Another important work documented in the catalogue is Sargent Claude Johnson's Pearl, winner of the Robert C. Ogden Prize for most outstanding in the exhibition. A sculpture of his young daughter, it reflects Johnson's ongoing interest in depicting Black childhood—a subject he returned to again and again—and in the pose and hairstyle, arguably nods to the influence of Asian art instilled during Johnson's time living in the San Francisco Bay Area. The prize-winning sculpture was exhibited alongside two drawings, one a very different portrayal of motherhood and family grounded in strength and resistance.

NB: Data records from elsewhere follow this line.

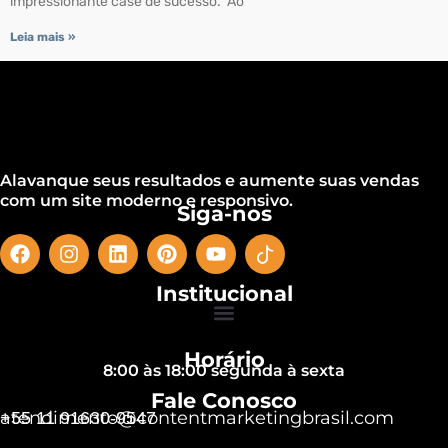
impressionante case de sucesso. Ao
Leia mais »
Alavanque seus resultados e aumente suas vendas
com um site moderno e responsivo.
Siga-nos
Institucional
Horário
8:00 às 18:00 segunda à sexta
Fale Conosco
atendimento@contentmarketingbrasil.com
+55 11 91630-9547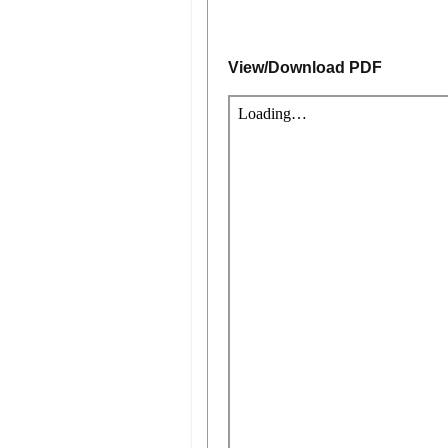
View/Download PDF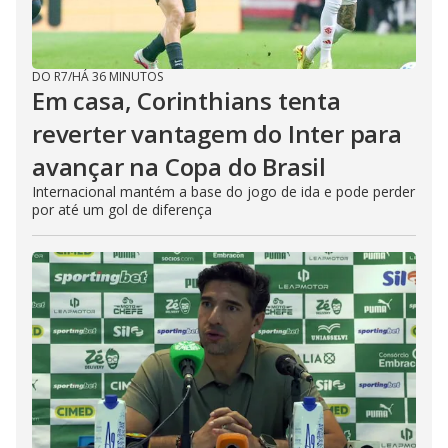
DO R7
/
HÁ 36 MINUTOS
Em casa, Corinthians tenta
reverter vantagem do Inter para
avançar na Copa do Brasil
Internacional mantém a base do jogo de ida e pode perder
por até um gol de diferença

The drawing Defiant is a complete work of art, but it clearly relates to another from the same year—the sculpture Forever Free (now at SFMOMA), which makes three-dimensional Defiant's flat planes and color-blocking, assertive and figurative at three feet tall.

Drawing and sculpture
Left: Catalogue plate, Defiant, Sargent Claude Johnson, from Exhibition of Productions by Negro Artists, 1933. Harmon Foundation, New York City, publisher. The Wolfsonian–FIU, The Mitchell Wolfson, Jr. Collection, XC1994.3024. Right: Sculpture, Forever Free, 1933. Sargent Claude Johnson, artist. Collection of SFMOMA, Gift of Mrs. E.D. Lederman, © Estate of Sargent Johnson.


The Harmon Foundation exhibitions, while an important venue for African-American artists, were not immune to criticism: Romare Bearden himself accused the exhibitions of "coddling" artists, and many artists pointed out that having all-Black exhibitions reinforced segregation, sponsored, no less, by a white industrialist and juried in part by white committee members. These stories—of artists, art, and social critique—are just a few of the intriguing narratives held within the pages of the Harmon Foundation exhibition catalogues.